I think this makes it simple to choose when the expression is evaluated, and which operations get fused by making it a part of the language’s semantics.
So, to implement it similarly in Stan, you’d have to lowering them into calls to build up the Eigen expressions ( perhaps also adding rep_(row_)vector/rep_matrix, as appropriate ) with a .eval()
at the end.
Speaking of virtual functions – I believe a virtual function call in C++ is much faster than a dynamic dispatch in Julia (where you’d try to eliminate all dynamic dispatches in performance-critical code), but can these be devirtualized and inlined by a real compiler, or is it feasible?

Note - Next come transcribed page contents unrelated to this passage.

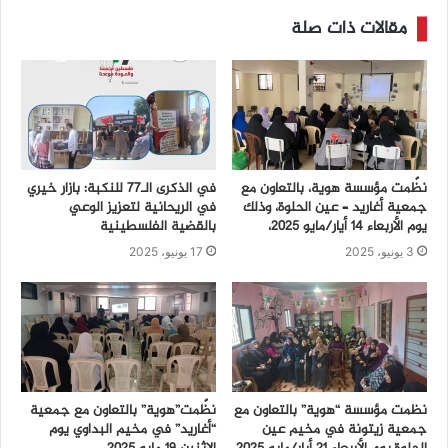
مقالات ذات صلة
نظّمت مؤسسة هوية، بالتعاون مع
في الذكرى الـ77 للنكبة: بازار خيري
جمعية أغاريد – عين الحلوة، وذلك
في الريحانية لتعزيز الوعي
يوم الأربعاء 14 أيار/مايو 2025،
بالقضية الفلسطينية
3 يونيو، 2025
17 يونيو، 2025
نظمت مؤسسة “هوية” بالتعاون مع
نظّمت”هوية” بالتعاون مع جمعية
جمعية زيتونة في مخيم عين
“أغاريد” في مخيم البداوي يوم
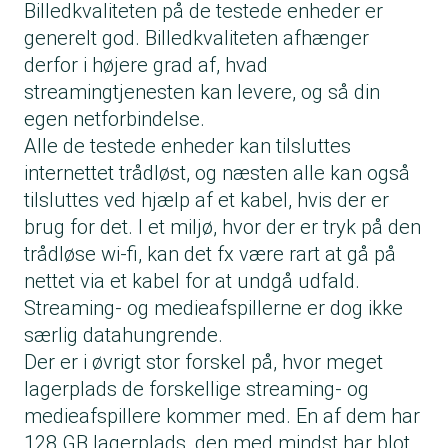
Billedkvaliteten på de testede enheder er
generelt god. Billedkvaliteten afhænger
derfor i højere grad af, hvad
streamingtjenesten kan levere, og så din
egen netforbindelse.
Alle de testede enheder kan tilsluttes
internettet trådløst, og næsten alle kan også
tilsluttes ved hjælp af et kabel, hvis der er
brug for det. I et miljø, hvor der er tryk på den
trådløse wi-fi, kan det fx være rart at gå på
nettet via et kabel for at undgå udfald.
Streaming- og medieafspillerne er dog ikke
særlig datahungrende.
Der er i øvrigt stor forskel på, hvor meget
lagerplads de forskellige streaming- og
medieafspillere kommer med. En af dem har
128 GB lagerplads, den med mindst har blot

Is it because a full history of every vari object must exist to be able to perform the reverse pass at the end?
As is, the old information would be destroyed. Hence, the need to copy upon setting to preserve it.
In that case, a static (immutable) type makes sense. It should still support linear algebra, broadcasting, and elementwise operations (including vectorized distrbution syntax).
Most uses of vectors/arrays could probably be expressed with immutable arrays, although I haven’t done a survey of models.
@bbbales2 Thanks, when I’m back in town I’ll rerun that benchmark and update the results.
However, the minimum, median, and mean times (out of 27) samples were all pretty similar, at 172, 193, and 192 milliseconds, respectively. That doesn’t look suspicious, or what I’d imagine a linearly increasing runtime to look like. I’d expect the minimum to be much lower than the mean and median in this case. The maximum also isn’t much higher here.
Although reclaiming memory may still boost performance, so please disregaurd the old results until I rerun them.